Ibuprofen taken just before a routine blood test might show a lower platelet count…platelets determine bleeding times.
But unless you take it 3–4 times a day for months or years, it shouldn’t affect the blood test. Be sure to let the lab tech know so they can make a note of it on your test result.
It doesn’t affect Routine blood testing- but I never prescribe it for more than five days because of its serious side effects if used long term- yet doctors have patients on ibuprofen for extended periods of time- but that is another subject.

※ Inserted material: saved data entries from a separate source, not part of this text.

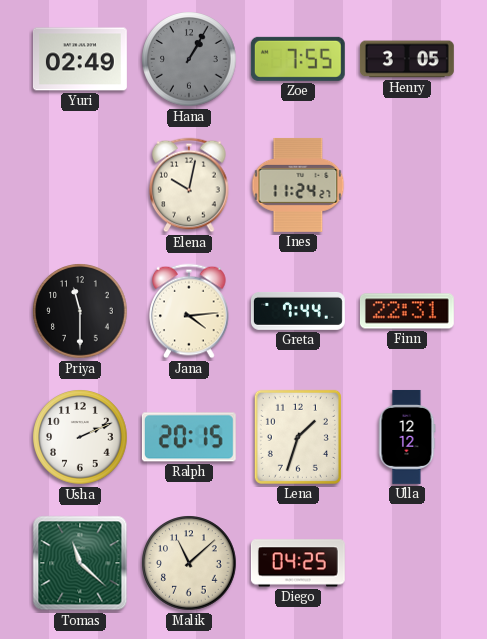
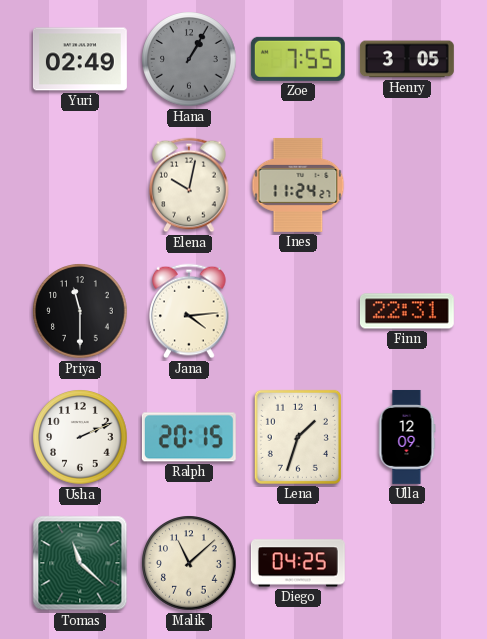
Greta: 7:44 -> none
Ulla: 12:12 -> 12:09
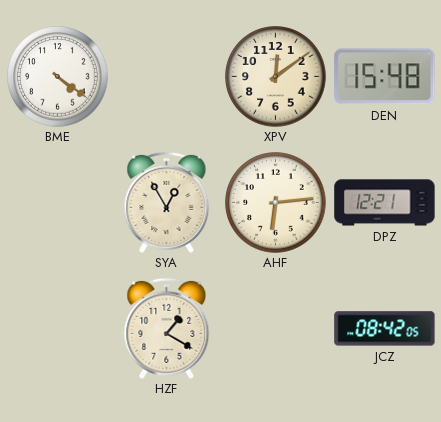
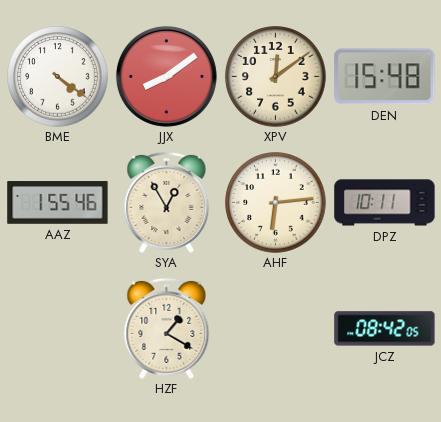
JJX: none -> 8:09
AAZ: none -> 1:55
DPZ: 12:21 -> 10:11
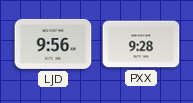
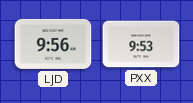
PXX: 9:28 -> 9:53
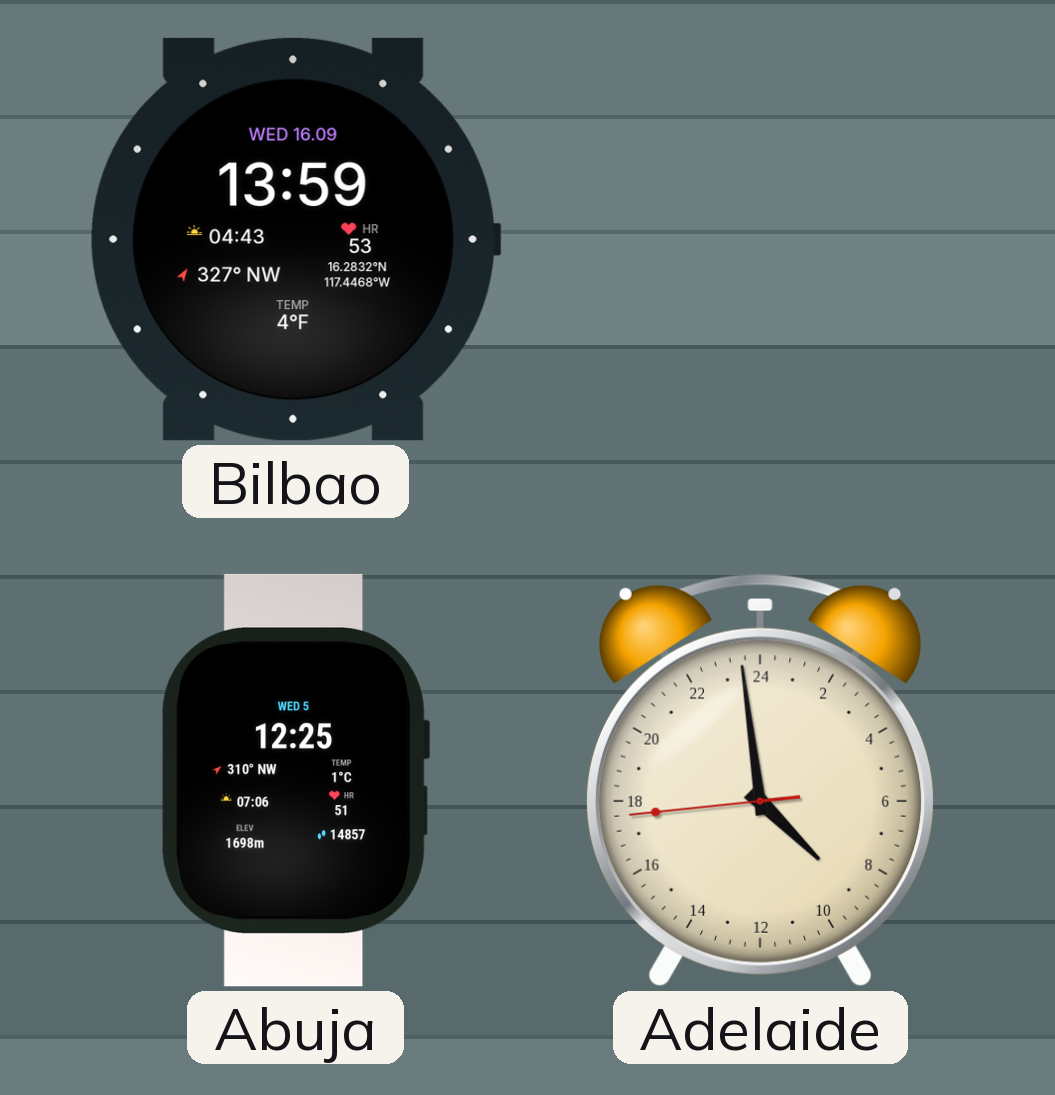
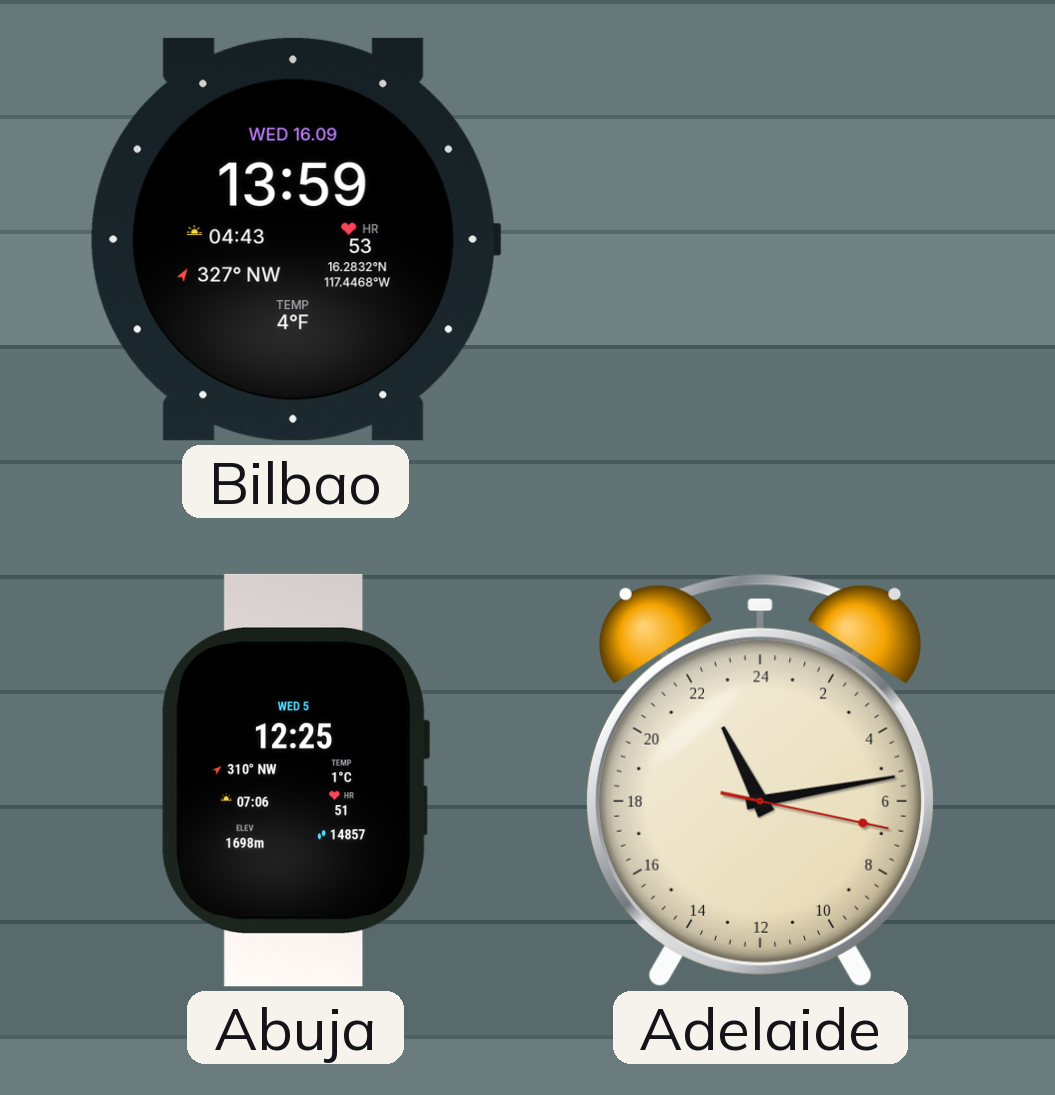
Adelaide: 8:58 -> 22:13
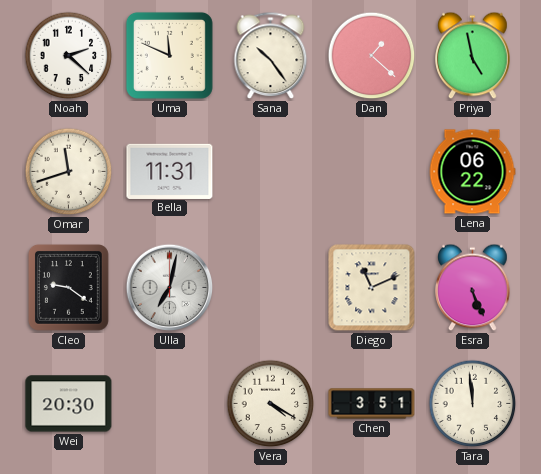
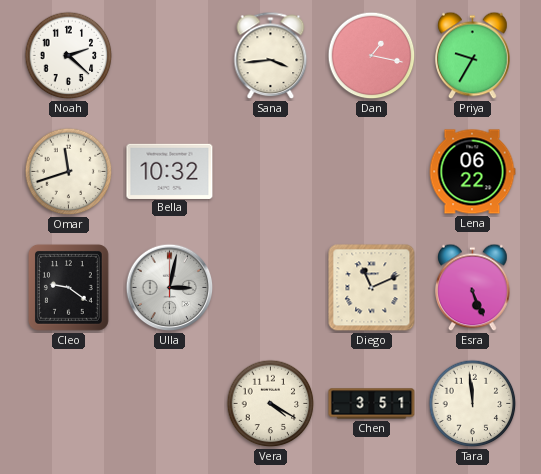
Uma: 11:49 -> none
Sana: 10:24 -> 3:44
Dan: 1:22 -> 1:17
Priya: 4:58 -> 9:35
Bella: 11:31 -> 10:32
Ulla: 7:02 -> 3:02
Wei: 20:30 -> none
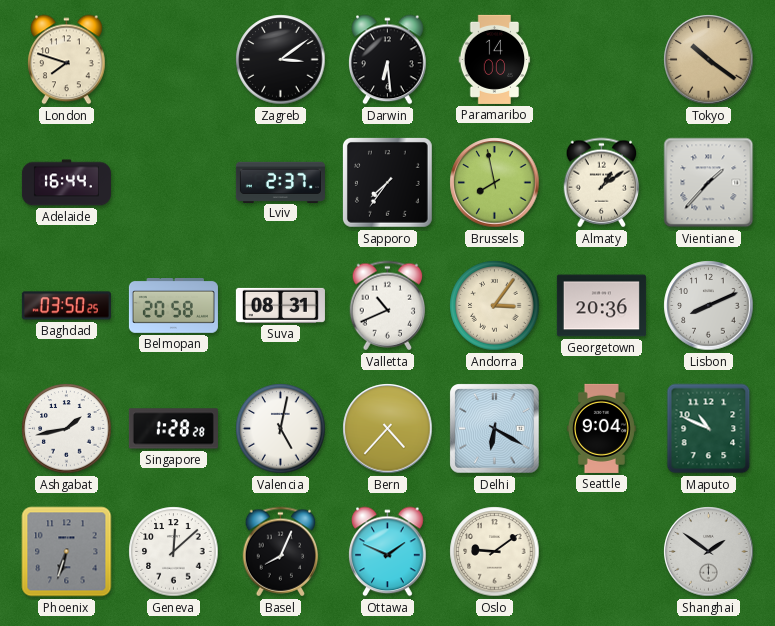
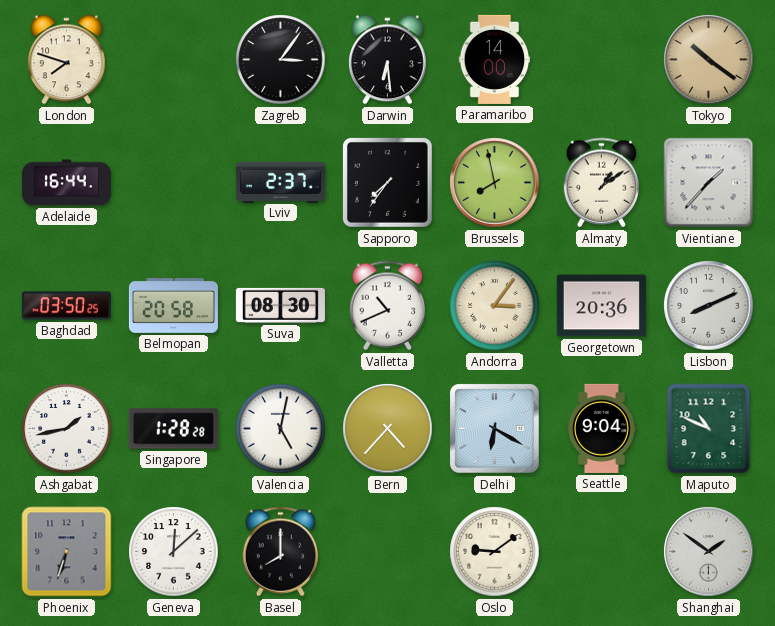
Zagreb: 3:09 -> 3:06
Suva: 08:31 -> 08:30
Basel: 8:04 -> 8:00
Ottawa: 1:49 -> none
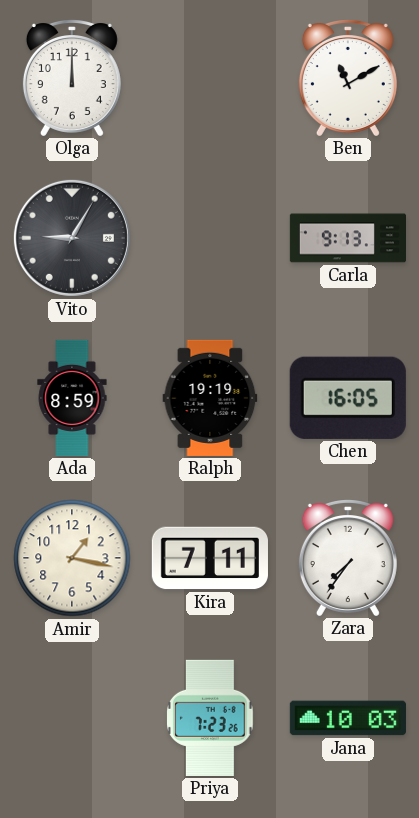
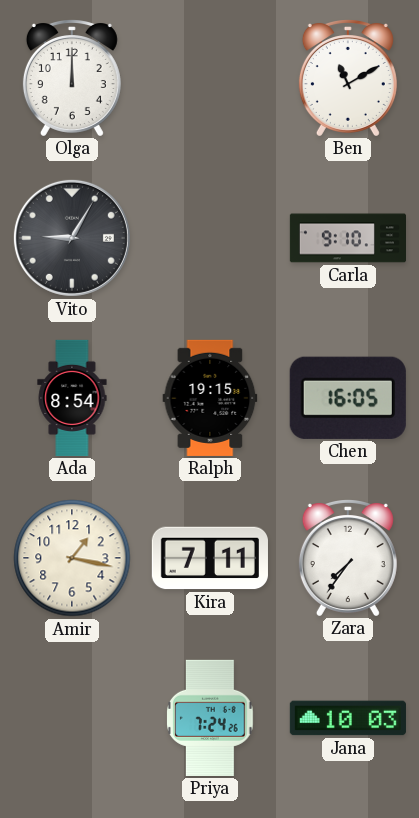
Carla: 9:13 -> 9:10
Ada: 8:59 -> 8:54
Ralph: 19:19 -> 19:15
Priya: 7:23 -> 7:24
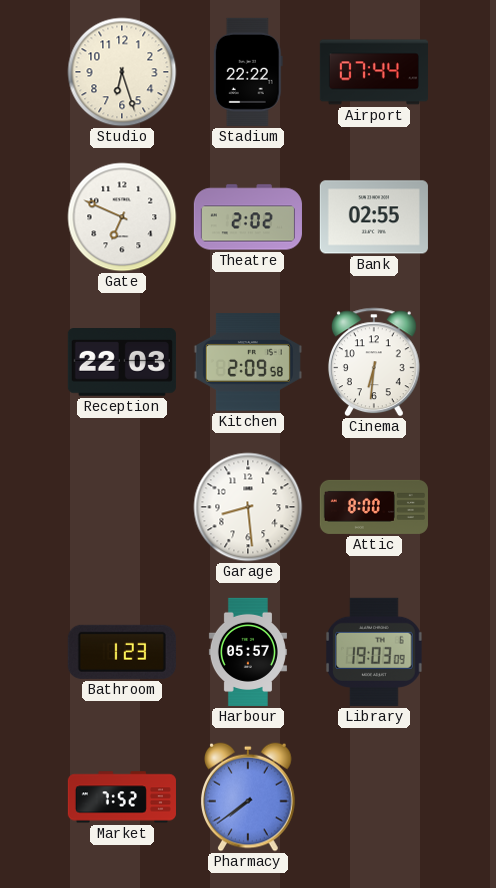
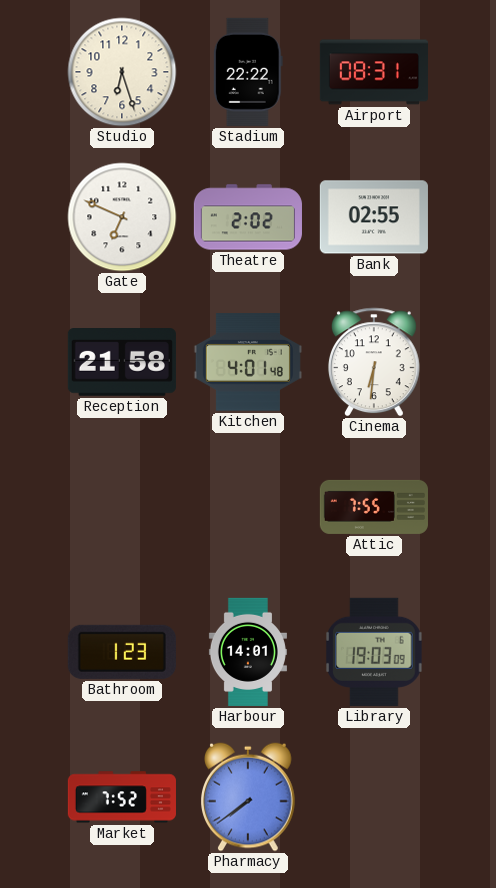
Airport: 07:44 -> 08:31
Reception: 22:03 -> 21:58
Kitchen: 2:09 -> 4:01
Garage: 8:29 -> none
Attic: 8:00 -> 7:55
Harbour: 05:57 -> 14:01
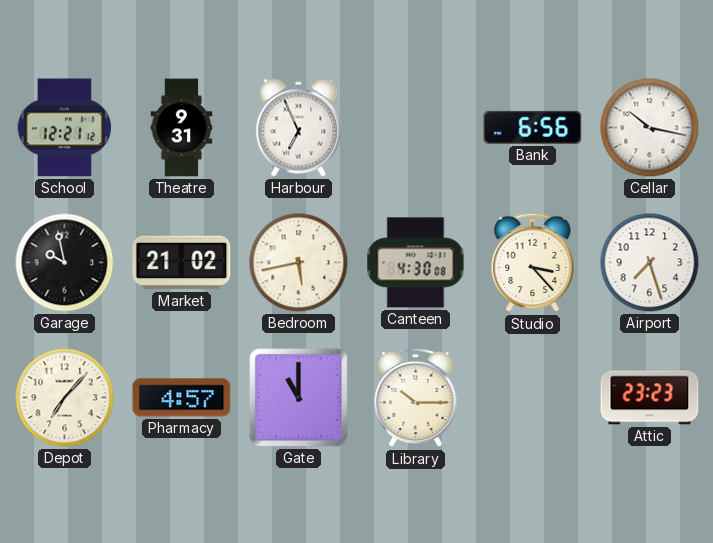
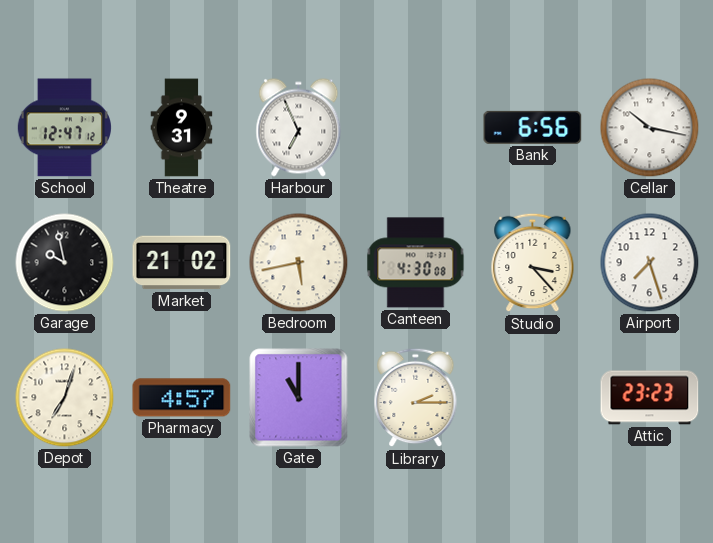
School: 12:21 -> 12:47
Depot: 7:07 -> 7:03
Library: 10:15 -> 2:15
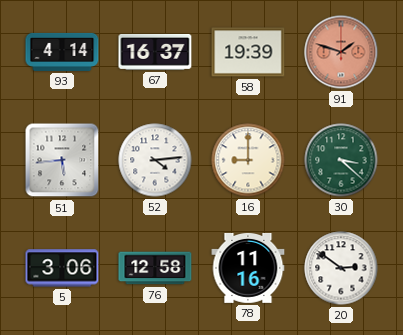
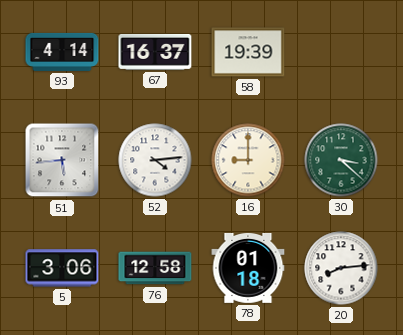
91: 1:48 -> none
78: 11:16 -> 01:18
20: 2:51 -> 8:14
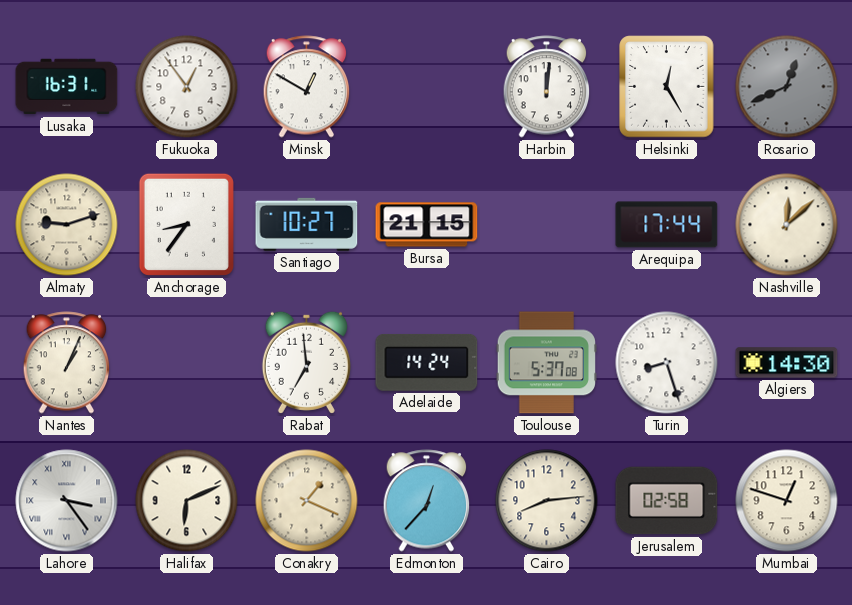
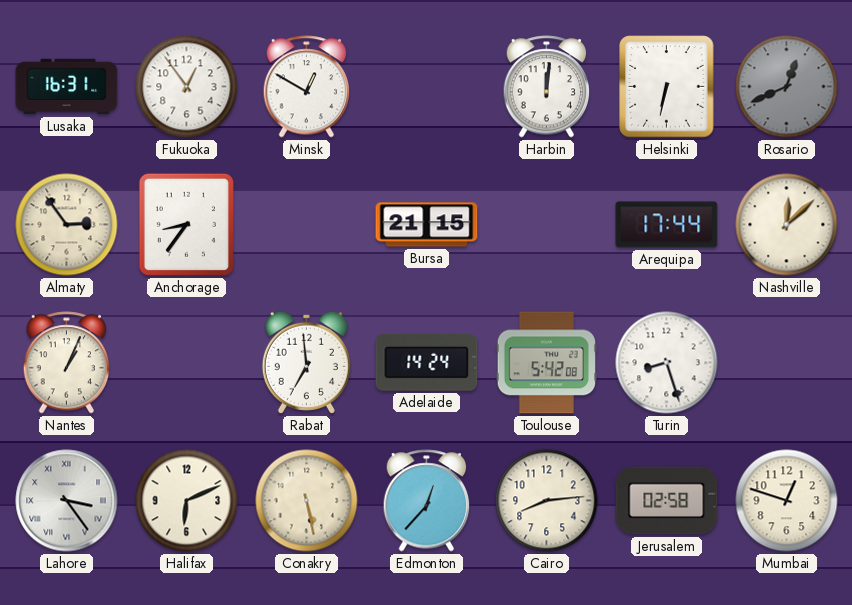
Helsinki: 12:25 -> 6:32
Almaty: 9:12 -> 2:54
Santiago: 10:27 -> none
Toulouse: 5:37 -> 5:42
Algiers: 14:30 -> none
Conakry: 1:19 -> 5:28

It can be a very effective medication for many different types of minor pain. The side effects of ibuprofen include stomach upset and nausea. People that have a history of gastric ulcers should not take ibuprofen because this can cause or worsen an ulcer. People that have kidney disease or heart disease should also avoid ibuprofen unless cleared by their doctor. This is because ibuprofen can exacerbate chronic kidney disease if taken in high enough doses for a long enough time. The use of ibuprofen should not affect any of your blood chemistries if it is only taken once. In addition, it will not affect your cholesterol level. I should also note here that the modern machines the check for cholesterol can often do so in someone that is not fasting. You should check with your doctor to make sure that fasting is necessary for this particular blood draw. It still is in some cases. This is especially true if your have your triglycerides checked which can be affected by eating within four hours of the blood test. Again, I would suggest that you schedule an appointment with your primary care physician to discuss this issue.
It doesn’t unless taken chronically and in large doses. Kidney values sometimes may be affected in chronic dosing but nothing else. A one time dose does not do anything.